D’un régiment à l’autre, le soldat de 2e classe est nommé caporal et renvoyé dans ses foyers au printemps 1920. Il «se retire» alors à Bagnères et le certificat de bonne conduite lui est accordé. Fernand fait même l’objet d’une citation pour son «brillant cou-rage », ayant un jour, lors de la campagne contre l’Allemagne, « retardé la marche des détachements d’assaut et résisté énergiquement, repoussant ensuite l’ennemi dans ses lignes ».

* * *

Croix de guerre, étoile de bronze, Fernand revient donc à Bagnères où l’attend son frère Antoine. De deux ans son cadet, celui-ci avait été ajourné à trois reprises pour « faiblesse » par le Conseil de révision des Hautes-Pyrénées et il se languissait du retour de Fernand. Depuis leur enfance sud-américaine, puis l’adolescence chez leur grand-mère bagnéraise, les deux frères étaient inséparables. À tel point qu’on aurait pu les croire jumeaux. Ils se par-laient parfois en espagnol avec un accent chuintant qui n’appartenait qu’à eux et rendait leurs propos encore moins compréhensibles pour leur entourage. Cela les amusait beaucoup. Puis, l’aîné était parti sous les drapeaux et Antoine avait été embauché comme machiniste au Tramway de la Bigorre.

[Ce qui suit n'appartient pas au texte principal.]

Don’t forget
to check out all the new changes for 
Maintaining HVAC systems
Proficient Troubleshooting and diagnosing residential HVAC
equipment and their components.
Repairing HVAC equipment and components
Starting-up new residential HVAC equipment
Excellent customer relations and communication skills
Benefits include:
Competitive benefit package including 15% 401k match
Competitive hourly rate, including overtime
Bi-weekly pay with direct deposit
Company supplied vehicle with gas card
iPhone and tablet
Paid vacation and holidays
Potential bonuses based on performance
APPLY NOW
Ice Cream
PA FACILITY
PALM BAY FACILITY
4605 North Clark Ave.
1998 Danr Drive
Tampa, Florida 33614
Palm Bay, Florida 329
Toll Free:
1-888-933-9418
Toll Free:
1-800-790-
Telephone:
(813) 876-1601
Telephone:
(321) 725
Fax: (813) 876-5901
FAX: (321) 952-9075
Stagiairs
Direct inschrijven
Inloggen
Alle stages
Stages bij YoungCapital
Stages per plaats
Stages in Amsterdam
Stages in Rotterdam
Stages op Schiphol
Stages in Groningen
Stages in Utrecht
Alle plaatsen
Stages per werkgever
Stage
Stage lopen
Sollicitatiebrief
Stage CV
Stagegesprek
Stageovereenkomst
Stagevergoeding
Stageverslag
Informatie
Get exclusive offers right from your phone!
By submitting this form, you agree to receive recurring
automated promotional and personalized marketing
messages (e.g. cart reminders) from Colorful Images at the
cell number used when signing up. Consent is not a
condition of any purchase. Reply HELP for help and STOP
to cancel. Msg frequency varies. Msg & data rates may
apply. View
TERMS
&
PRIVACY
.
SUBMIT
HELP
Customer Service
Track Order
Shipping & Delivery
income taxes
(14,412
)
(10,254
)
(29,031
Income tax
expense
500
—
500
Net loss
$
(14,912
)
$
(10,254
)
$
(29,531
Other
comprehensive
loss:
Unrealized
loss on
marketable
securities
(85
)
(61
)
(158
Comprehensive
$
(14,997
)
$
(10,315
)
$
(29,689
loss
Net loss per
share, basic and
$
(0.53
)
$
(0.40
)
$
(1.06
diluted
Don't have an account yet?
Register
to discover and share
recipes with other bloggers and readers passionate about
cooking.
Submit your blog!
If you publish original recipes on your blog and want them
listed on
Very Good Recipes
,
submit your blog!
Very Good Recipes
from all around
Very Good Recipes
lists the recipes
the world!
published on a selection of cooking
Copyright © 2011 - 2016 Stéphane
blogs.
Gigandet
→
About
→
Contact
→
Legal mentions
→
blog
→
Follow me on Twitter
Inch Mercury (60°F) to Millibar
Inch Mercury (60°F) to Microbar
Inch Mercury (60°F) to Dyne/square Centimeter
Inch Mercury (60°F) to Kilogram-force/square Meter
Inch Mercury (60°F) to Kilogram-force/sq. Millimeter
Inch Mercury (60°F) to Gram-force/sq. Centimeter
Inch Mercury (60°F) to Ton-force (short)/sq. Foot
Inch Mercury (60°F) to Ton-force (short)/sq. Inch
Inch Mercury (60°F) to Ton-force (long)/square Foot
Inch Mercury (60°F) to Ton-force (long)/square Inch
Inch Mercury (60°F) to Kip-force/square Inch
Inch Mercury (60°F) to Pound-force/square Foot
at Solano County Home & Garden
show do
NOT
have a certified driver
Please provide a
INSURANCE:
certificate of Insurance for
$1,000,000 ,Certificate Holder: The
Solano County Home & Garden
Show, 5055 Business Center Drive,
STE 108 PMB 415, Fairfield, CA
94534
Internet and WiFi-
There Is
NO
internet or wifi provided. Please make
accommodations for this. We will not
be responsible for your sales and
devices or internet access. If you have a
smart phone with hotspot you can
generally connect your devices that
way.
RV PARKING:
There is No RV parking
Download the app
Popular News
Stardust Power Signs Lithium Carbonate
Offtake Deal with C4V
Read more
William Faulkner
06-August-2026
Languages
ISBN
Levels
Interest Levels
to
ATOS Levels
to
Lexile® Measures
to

À Bagnères, Fernand retourne voir Albert, son ancien patron, qui le reçoit à bras ouverts. « Il y aura toujours une place, ici, pour les braves comme toi ! Viens, mon garçon, bien sûr que je te reprends. Et content de te voir rentrer en un seul morceau ! » Fernand lui en était reconnaissant. Qu’aurait-il fait autrement ? Mais il ne suffit pas de revenir et de retravailler au même endroit pour que tout redevienne comme avant. Les mois passent et Fernand n’est plus vraiment le même, il a parfois du mal à se concentrer. Certes, il a gagné en maturité mais il souffre, en même temps, d’un excès de gravité. Il aimerait bénéficier d’un peu de légèreté, comme il sied aux gens de son âge, et pouvoir oublier tout ça, ces années de folie, cette boucherie sans nom. Et pourquoi lui était-il resté en vie ?

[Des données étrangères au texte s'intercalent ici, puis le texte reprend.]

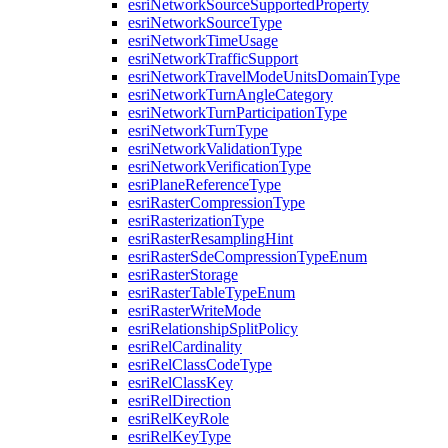
esri
Network
Source
Supported
Property
esri
Network
Source
Type
esri
Network
Time
Usage
esri
Network
Traffic
Support
esri
Network
Travel
Mode
Units
Domain
Type
esri
Network
Turn
Angle
Category
esri
Network
Turn
Participation
Type
esri
Network
Turn
Type
esri
Network
Validation
Type
esri
Network
Verification
Type
esri
Plane
Reference
Type
esri
Raster
Compression
Type
esri
Rasterization
Type
esri
Raster
Resampling
Hint
esri
Raster
Sde
Compression
Type
Enum
esri
Raster
Storage
esri
Raster
Table
Type
Enum
esri
Raster
Write
Mode
esri
Relationship
Split
Policy
esri
Rel
Cardinality
esri
Rel
Class
Code
Type
esri
Rel
Class
Key
esri
Rel
Direction
esri
Rel
Key
Role
esri
Rel
Key
Type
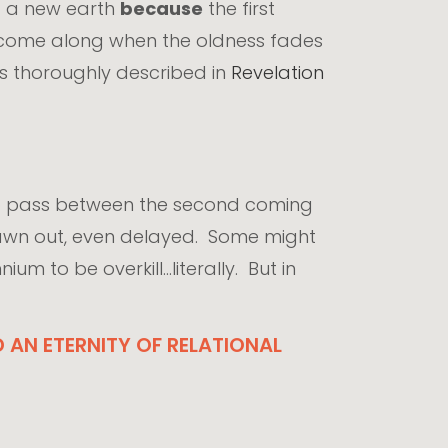
d a new earth
because
the first
y come along when the oldness fades
is thoroughly described in
Revelation
to pass between the second coming
drawn out, even delayed. Some might
m to be overkill...literally. But in
AN ETERNITY OF RELATIONAL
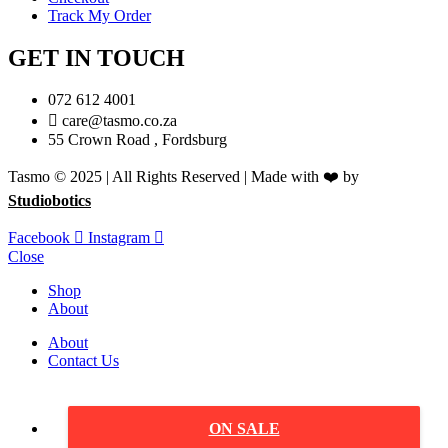
Track My Order
GET IN TOUCH
072 612 4001
care@tasmo.co.za
55 Crown Road , Fordsburg
Tasmo © 2025 | All Rights Reserved | Made with ❤️ by
Studiobotics
Facebook
Instagram
Close
Shop
About
About
Contact Us
ON SALE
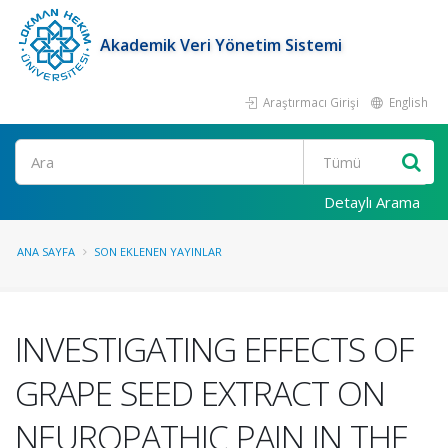
Akademik Veri Yönetim Sistemi
Araştırmacı Girişi
English
Ara
Detaylı Arama
ANA SAYFA
SON EKLENEN YAYINLAR
INVESTIGATING EFFECTS OF
GRAPE SEED EXTRACT ON
NEUROPATHIC PAIN IN THE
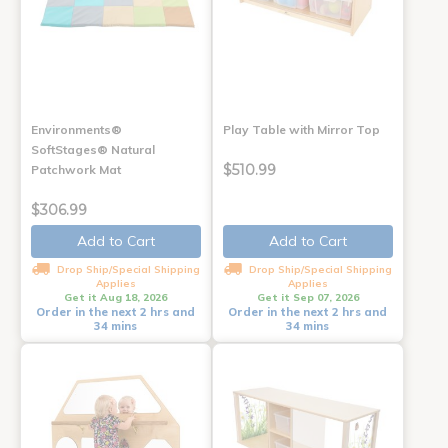
Environments®
Play Table with Mirror Top
SoftStages® Natural
$510.99
Patchwork Mat
$306.99
Add to Cart
Add to Cart
Drop Ship/Special Shipping
Drop Ship/Special Shipping
Applies
Applies
Get it Aug 18, 2026
Get it Sep 07, 2026
Order in the next 2 hrs and
Order in the next 2 hrs and
34 mins
34 mins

 Combien d’hommes ne sont jamais revenus ? Comme son frère Pierre, dont le décès avait été constaté en février 1917, deux mois tout juste avant le départ de Fernand pour le régiment. Car c’était lui, en réalité, l’aîné, ce Pierre dont on n’osait plus prononcer le nom depuis qu’il avait, un jour d’automne 1914, disparu à la Côte Sainte Marie, près de Saint-Mihiel, en Lorraine.

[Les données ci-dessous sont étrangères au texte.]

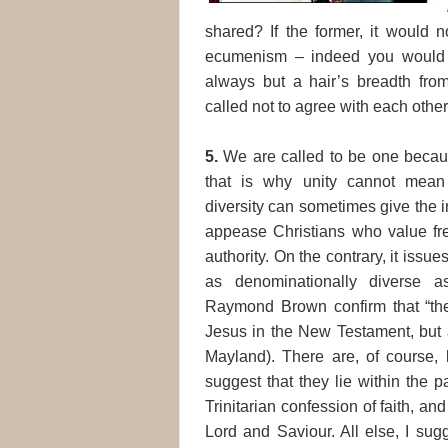
shared? If the former, it would n
ecumenism – indeed you would b
always but a hair’s breadth fro
called not to agree with each other
5.
We are called to be one becaus
that is why unity cannot mean 
diversity can sometimes give the im
appease Christians who value fr
authority. On the contrary, it issu
as denominationally diverse
Raymond Brown confirm that “ther
Jesus in the New Testament, but a
Mayland). There are, of course, l
suggest that they lie within the 
Trinitarian confession of faith, and
Lord and Saviour. All else, I sugg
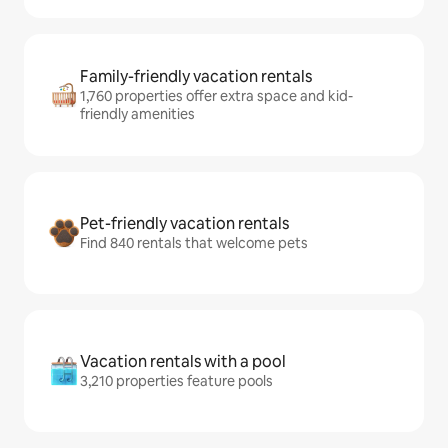
Family-friendly vacation rentals
1,760 properties offer extra space and kid-
friendly amenities
Pet-friendly vacation rentals
Find 840 rentals that welcome pets
Vacation rentals with a pool
3,210 properties feature pools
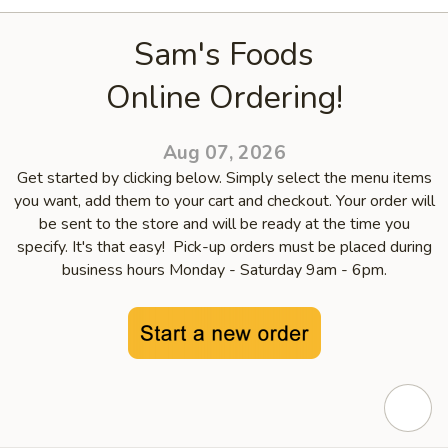
Sam's Foods
Online Ordering!
Aug 07, 2026
Get started by clicking below. Simply select the menu items
you want, add them to your cart and checkout. Your order will
be sent to the store and will be ready at the time you
specify. It's that easy! Pick-up orders must be placed during
business hours Monday - Saturday 9am - 6pm.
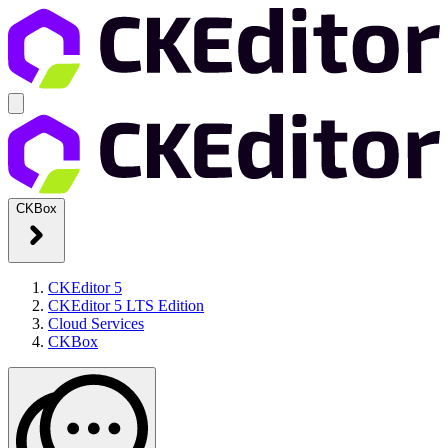
CKBox
CKEditor 5
CKEditor 5 LTS Edition
Cloud Services
CKBox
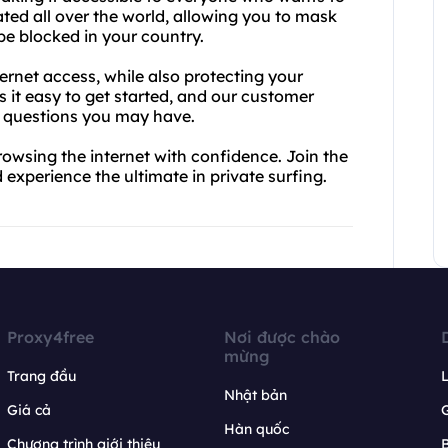
cated all over the world, allowing you to mask
e blocked in your country.
ernet access, while also protecting your
s it easy to get started, and our customer
y questions you may have.
rowsing the internet with confidence. Join the
 experience the ultimate in private surfing.
Proxy4free
Nơi được chào
mừng
Trang đầu
L
Nhật bản
Giá cả
Hàn quốc
Chương trình giới thiệu
B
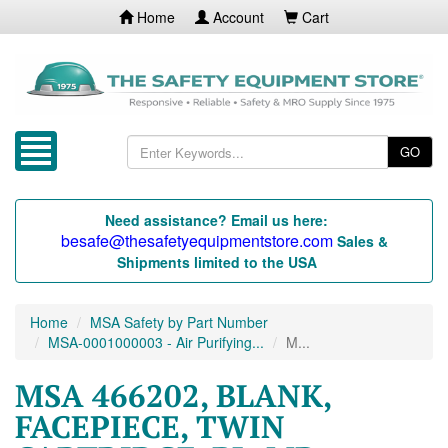
Home
Account
Cart
GO
Need assistance? Email us here:
besafe@thesafetyequipmentstore.com
Sales &
Shipments limited to the USA
Home
MSA Safety by Part Number
MSA-0001000003 - Air Purifying...
M...
MSA 466202, BLANK,
FACEPIECE, TWIN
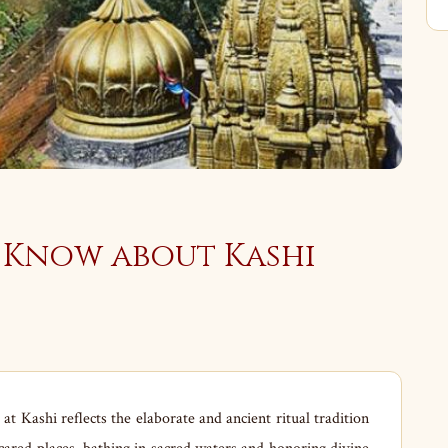
 Know about Kashi
t Kashi reflects the elaborate and ancient ritual tradition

Or, en ce mois d’avril 1921. le Tribunal civil de la Seine venait justement de rendre un jugement déclaratif « en faveur » du caporal Garay, fixant très précisément la date de son décès au 2 octobre 1914. Un courrier avait été envoyé à sa dernière adresse con-nue, avenue du Roule à Neuilly. En outre, Euphrasie, la concierge de son immeuble, avait conservé, dans deux petites valises marron, les effets personnels ayant appartenu à Pierre quand le propriétaire de son meublé avait souhaité le reprendre pour le louer à quelqu’un d’autre. Elle ne l’aurait pas fait pour n’importe qui, tenait-elle à préciser, mais mon-sieur Pierre était bien gentil, bien aimable, et toujours bien mis. Et puis, en temps de guerre, il fallait s’entraider, n’est-ce pas ? Mais maintenant, la guerre était finie et elle ne pouvait garder ces valises indéfiniment dans sa loge : le courrier du Tribunal civil le lui avait cruellement rappelé. Elle priait donc un membre de sa famille, à Bagnères-de-Bigorre, de bien vouloir se donner la peine de venir récupérer les affaires de monsieur Pierre à Neuilly car, même s’il n’y avait pas grand chose à garder, ça n’était certainement pas à elle de les trier et encore moins de s’en débarrasser. Elle en avait déjà fait bien assez comme ça.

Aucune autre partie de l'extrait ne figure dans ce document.